• [DATA SHOWN]:
Content starts

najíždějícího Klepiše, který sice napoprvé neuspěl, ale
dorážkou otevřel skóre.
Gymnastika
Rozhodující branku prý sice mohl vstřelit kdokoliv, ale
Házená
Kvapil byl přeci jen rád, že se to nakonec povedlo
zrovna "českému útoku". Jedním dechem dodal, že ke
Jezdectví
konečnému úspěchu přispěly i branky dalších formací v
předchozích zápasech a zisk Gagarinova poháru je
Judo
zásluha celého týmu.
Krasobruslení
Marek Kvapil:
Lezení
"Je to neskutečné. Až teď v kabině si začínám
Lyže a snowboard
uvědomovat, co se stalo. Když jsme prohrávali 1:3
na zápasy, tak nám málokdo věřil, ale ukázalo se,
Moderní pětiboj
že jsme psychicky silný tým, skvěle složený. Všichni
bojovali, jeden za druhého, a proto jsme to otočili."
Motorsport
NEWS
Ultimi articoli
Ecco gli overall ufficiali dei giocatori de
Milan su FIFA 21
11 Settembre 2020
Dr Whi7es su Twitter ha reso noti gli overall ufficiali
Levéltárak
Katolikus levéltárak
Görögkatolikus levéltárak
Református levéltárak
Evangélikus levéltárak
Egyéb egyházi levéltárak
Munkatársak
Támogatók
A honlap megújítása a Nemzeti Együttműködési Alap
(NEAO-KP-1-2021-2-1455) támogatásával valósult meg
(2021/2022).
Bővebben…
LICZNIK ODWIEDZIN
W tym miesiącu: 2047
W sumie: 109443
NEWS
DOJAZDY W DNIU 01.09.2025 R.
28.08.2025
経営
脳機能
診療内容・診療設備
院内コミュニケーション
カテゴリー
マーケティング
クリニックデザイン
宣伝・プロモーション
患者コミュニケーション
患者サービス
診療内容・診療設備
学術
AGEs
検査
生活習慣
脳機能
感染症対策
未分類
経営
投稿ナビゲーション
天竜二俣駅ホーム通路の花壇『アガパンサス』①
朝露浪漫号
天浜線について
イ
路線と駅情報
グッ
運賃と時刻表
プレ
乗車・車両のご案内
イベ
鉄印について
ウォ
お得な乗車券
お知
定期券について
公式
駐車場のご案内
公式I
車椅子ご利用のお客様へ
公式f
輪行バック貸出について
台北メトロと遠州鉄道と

Content ends
Content starts

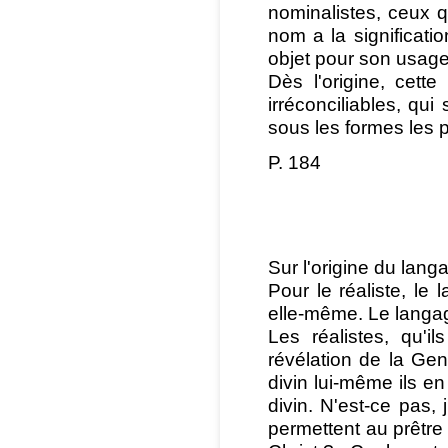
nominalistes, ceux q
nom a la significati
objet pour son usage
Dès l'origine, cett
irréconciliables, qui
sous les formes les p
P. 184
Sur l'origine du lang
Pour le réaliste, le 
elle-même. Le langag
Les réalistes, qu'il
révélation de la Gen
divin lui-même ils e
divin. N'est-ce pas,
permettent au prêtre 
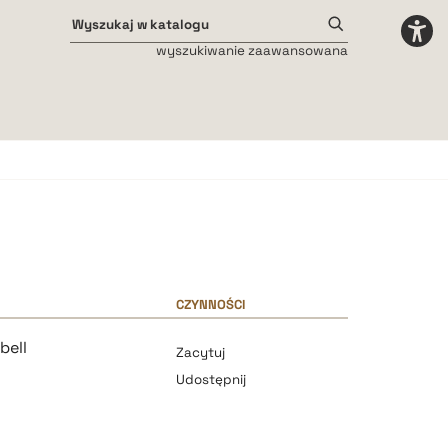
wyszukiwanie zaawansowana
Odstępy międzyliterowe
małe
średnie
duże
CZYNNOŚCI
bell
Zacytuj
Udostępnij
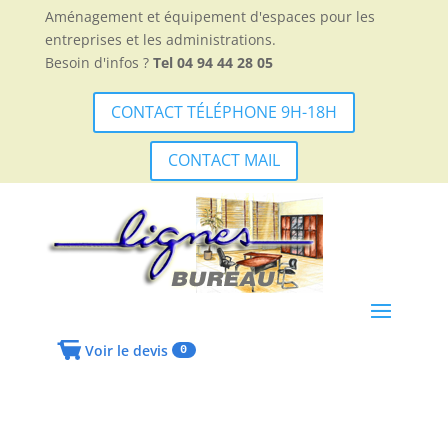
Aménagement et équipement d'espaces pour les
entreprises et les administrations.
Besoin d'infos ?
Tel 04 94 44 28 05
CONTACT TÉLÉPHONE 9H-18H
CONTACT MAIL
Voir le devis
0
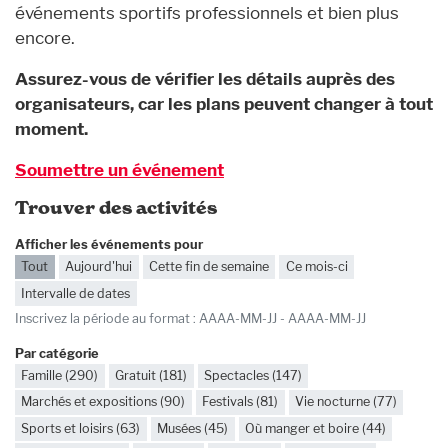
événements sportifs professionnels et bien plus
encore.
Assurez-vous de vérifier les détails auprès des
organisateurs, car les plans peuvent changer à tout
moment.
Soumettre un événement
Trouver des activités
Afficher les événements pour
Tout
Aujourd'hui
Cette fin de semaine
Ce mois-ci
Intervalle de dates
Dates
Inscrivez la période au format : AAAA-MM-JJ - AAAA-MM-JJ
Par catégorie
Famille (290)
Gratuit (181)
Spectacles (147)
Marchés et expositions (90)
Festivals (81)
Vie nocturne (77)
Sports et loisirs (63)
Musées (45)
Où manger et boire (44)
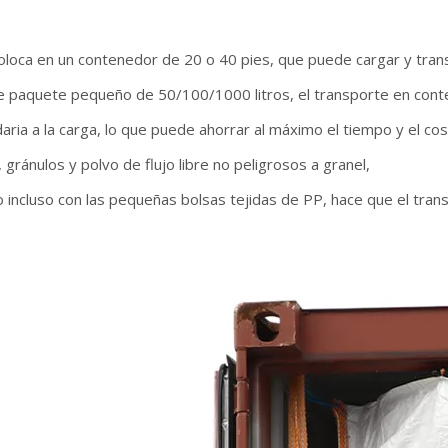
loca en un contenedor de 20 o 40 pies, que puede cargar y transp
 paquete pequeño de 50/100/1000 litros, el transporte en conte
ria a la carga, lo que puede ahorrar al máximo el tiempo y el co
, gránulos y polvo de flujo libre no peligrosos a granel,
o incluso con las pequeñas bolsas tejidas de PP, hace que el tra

Content ends

• [TASK DETAILS]: Starting with the line with "uvědomovat, co se" above and going on through the line with "台北メトロと遠州鉄道と", transcribe every line exactly, both ends included, and add nothing.

• [EXERCISE OUTPUT]:
uvědomovat, co se stalo. Když jsme prohrávali 1:3
na zápasy, tak nám málokdo věřil, ale ukázalo se,
Moderní pětiboj
že jsme psychicky silný tým, skvěle složený. Všichni
bojovali, jeden za druhého, a proto jsme to otočili."
Motorsport
NEWS
Ultimi articoli
Ecco gli overall ufficiali dei giocatori de
Milan su FIFA 21
11 Settembre 2020
Dr Whi7es su Twitter ha reso noti gli overall ufficiali
Levéltárak
Katolikus levéltárak
Görögkatolikus levéltárak
Református levéltárak
Evangélikus levéltárak
Egyéb egyházi levéltárak
Munkatársak
Támogatók
A honlap megújítása a Nemzeti Együttműködési Alap
(NEAO-KP-1-2021-2-1455) támogatásával valósult meg
(2021/2022).
Bővebben…
LICZNIK ODWIEDZIN
W tym miesiącu: 2047
W sumie: 109443
NEWS
DOJAZDY W DNIU 01.09.2025 R.
28.08.2025
経営
脳機能
診療内容・診療設備
院内コミュニケーション
カテゴリー
マーケティング
クリニックデザイン
宣伝・プロモーション
患者コミュニケーション
患者サービス
診療内容・診療設備
学術
AGEs
検査
生活習慣
脳機能
感染症対策
未分類
経営
投稿ナビゲーション
天竜二俣駅ホーム通路の花壇『アガパンサス』①
朝露浪漫号
天浜線について
イ
路線と駅情報
グッ
運賃と時刻表
プレ
乗車・車両のご案内
イベ
鉄印について
ウォ
お得な乗車券
お知
定期券について
公式
駐車場のご案内
公式I
車椅子ご利用のお客様へ
公式f
輪行バック貸出について
台北メトロと遠州鉄道と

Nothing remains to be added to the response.